Word for word, restate every entry that follows.

- Dataset entries -
○ ○ ○ ○
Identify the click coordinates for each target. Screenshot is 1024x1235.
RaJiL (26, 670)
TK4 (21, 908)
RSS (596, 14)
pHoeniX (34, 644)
○ ○ ○ ○
- Response below -
Identify the click coordinates for each target. Screenshot is 1024x1235.
RaJiL (26, 670)
TK4 (21, 908)
RSS (596, 14)
pHoeniX (34, 644)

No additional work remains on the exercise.